**Listed records**
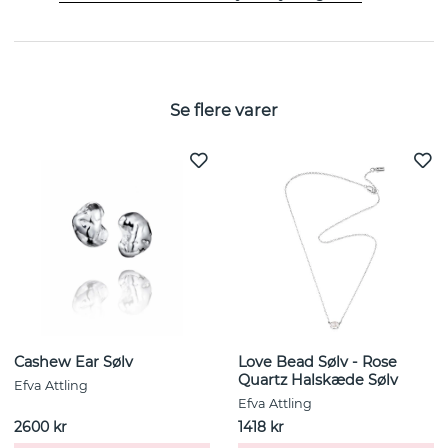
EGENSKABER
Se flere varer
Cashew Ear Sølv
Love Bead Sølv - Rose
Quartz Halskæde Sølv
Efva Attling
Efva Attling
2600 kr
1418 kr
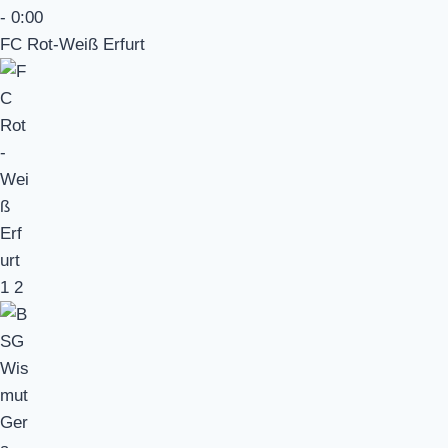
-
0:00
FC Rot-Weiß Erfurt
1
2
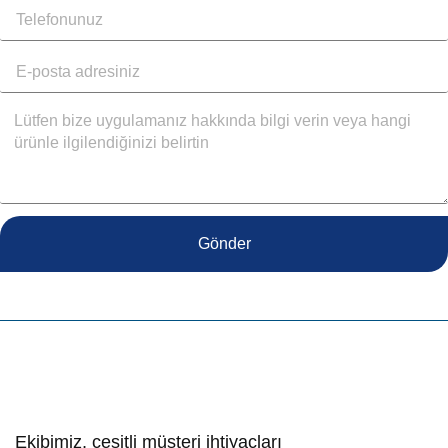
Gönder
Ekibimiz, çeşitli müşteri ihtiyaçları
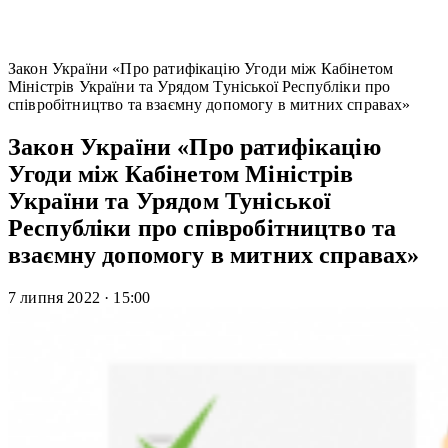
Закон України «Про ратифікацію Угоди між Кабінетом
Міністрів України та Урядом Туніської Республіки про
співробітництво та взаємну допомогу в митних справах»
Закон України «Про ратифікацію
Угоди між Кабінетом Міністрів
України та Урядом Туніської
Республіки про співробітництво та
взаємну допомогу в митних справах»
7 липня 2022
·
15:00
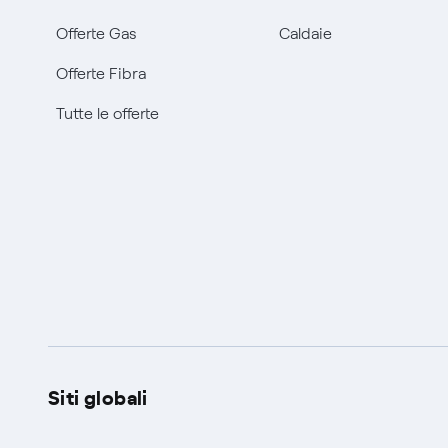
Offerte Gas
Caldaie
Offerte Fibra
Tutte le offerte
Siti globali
...
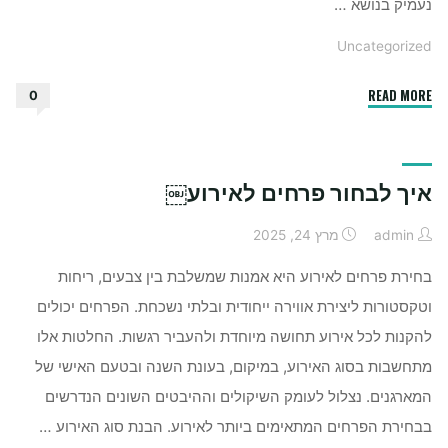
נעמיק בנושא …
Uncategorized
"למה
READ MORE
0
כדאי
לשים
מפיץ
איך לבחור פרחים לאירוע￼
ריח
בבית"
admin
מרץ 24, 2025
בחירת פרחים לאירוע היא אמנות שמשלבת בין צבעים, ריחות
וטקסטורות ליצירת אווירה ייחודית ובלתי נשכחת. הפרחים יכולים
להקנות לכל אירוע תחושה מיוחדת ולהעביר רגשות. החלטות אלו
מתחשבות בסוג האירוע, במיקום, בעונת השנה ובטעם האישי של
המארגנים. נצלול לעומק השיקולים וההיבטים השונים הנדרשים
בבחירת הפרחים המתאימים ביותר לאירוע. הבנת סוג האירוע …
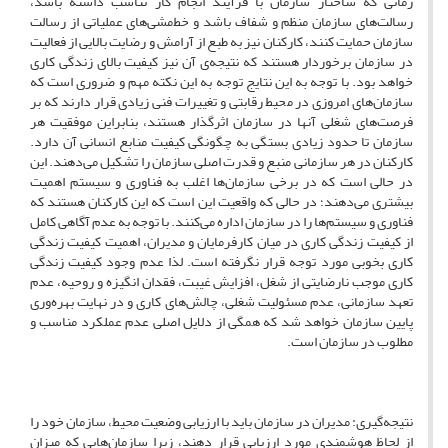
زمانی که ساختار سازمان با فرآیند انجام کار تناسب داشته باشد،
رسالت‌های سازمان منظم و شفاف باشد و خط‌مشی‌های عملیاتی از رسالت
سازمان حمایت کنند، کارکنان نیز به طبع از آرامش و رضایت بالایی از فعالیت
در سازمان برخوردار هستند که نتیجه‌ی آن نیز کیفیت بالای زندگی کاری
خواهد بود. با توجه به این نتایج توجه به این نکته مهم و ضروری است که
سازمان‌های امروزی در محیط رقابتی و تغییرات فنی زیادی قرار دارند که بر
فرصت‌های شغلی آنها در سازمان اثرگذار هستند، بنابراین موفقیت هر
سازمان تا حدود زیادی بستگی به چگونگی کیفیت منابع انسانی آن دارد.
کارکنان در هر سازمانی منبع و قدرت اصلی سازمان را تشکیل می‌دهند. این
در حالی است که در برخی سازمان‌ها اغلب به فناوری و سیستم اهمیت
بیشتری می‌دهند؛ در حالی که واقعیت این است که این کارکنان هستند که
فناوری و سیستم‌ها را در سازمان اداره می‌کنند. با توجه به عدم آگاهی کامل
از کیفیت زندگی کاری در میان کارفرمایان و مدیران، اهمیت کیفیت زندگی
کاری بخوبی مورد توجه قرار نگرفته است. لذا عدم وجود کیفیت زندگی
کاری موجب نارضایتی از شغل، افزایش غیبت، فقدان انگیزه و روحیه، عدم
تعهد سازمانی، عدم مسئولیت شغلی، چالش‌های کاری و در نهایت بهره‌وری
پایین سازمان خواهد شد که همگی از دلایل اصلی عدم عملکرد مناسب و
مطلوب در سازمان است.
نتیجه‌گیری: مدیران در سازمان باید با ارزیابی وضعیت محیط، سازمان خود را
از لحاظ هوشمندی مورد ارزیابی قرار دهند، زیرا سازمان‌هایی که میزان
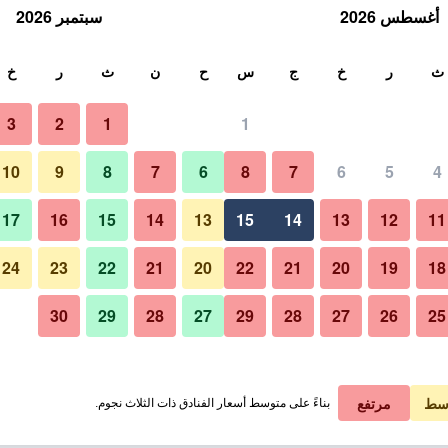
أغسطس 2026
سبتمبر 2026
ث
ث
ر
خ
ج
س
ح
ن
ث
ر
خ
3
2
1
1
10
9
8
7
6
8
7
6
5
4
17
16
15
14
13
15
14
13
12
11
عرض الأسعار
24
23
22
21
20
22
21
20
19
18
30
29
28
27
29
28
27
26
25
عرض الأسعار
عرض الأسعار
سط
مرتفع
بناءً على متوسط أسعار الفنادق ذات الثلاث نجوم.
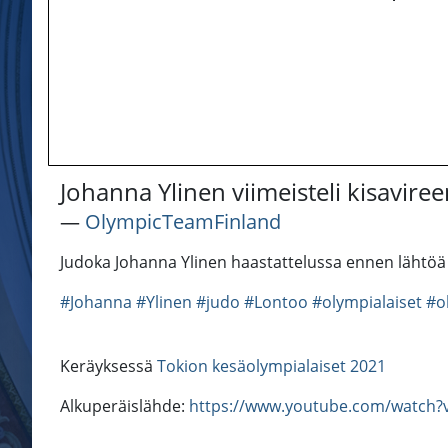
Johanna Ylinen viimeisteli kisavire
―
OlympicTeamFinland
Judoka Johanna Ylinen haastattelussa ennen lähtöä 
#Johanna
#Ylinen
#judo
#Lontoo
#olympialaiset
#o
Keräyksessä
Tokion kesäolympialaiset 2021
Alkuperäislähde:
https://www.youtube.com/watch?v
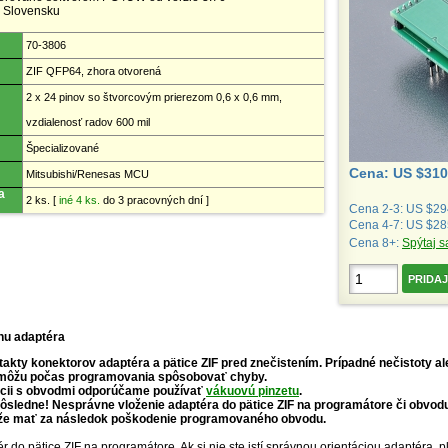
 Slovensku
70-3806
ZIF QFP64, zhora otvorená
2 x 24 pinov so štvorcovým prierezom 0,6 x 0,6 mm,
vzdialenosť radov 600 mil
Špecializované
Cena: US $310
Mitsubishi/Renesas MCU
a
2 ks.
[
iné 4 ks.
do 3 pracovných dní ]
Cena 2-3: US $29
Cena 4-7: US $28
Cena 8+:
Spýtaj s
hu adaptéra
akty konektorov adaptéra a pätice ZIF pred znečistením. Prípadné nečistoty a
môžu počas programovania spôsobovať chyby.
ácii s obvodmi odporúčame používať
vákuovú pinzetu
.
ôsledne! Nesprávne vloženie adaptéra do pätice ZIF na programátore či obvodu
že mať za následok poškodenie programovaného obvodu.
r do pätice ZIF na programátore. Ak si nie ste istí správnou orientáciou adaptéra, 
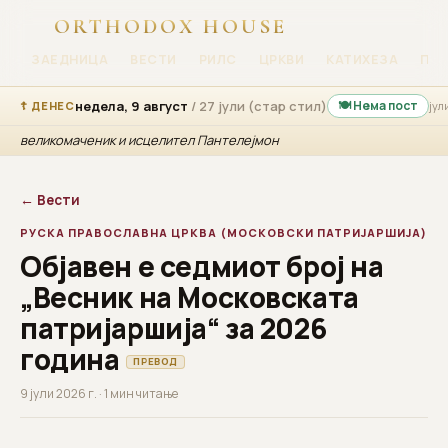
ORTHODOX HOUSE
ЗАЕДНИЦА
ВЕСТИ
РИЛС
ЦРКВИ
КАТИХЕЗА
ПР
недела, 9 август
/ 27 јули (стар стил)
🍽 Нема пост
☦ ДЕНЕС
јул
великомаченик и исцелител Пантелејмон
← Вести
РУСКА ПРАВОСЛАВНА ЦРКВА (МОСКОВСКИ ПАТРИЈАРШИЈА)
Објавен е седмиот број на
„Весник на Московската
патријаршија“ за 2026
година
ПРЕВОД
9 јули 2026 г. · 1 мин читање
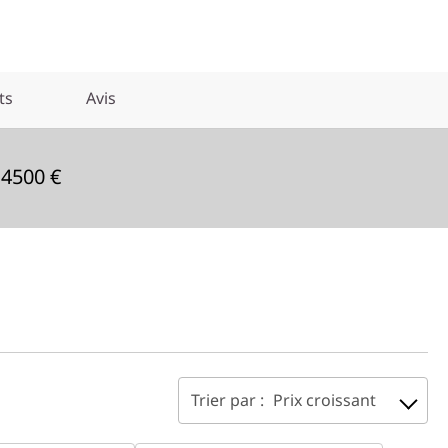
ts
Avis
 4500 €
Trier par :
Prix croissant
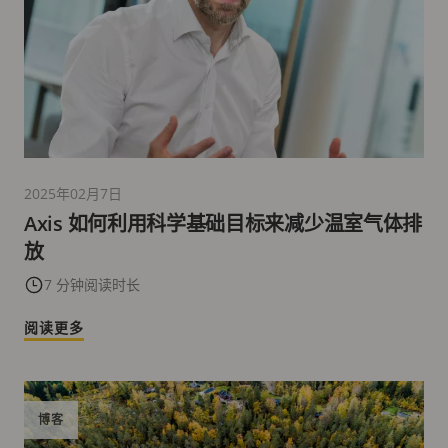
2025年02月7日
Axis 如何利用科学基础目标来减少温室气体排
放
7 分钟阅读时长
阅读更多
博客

**Exercise requirements**
Write down, word for word, the lines above from the one containing "فناوری و سیستم‌ها" through the one containing "تعهد سازمانی، عدم", both ends included.

**Result of this task**
فناوری و سیستم‌ها را در سازمان اداره می‌کنند. با توجه به عدم آگاهی کامل
از کیفیت زندگی کاری در میان کارفرمایان و مدیران، اهمیت کیفیت زندگی
کاری بخوبی مورد توجه قرار نگرفته است. لذا عدم وجود کیفیت زندگی
کاری موجب نارضایتی از شغل، افزایش غیبت، فقدان انگیزه و روحیه، عدم
تعهد سازمانی، عدم مسئولیت شغلی، چالش‌های کاری و در نهایت بهره‌وری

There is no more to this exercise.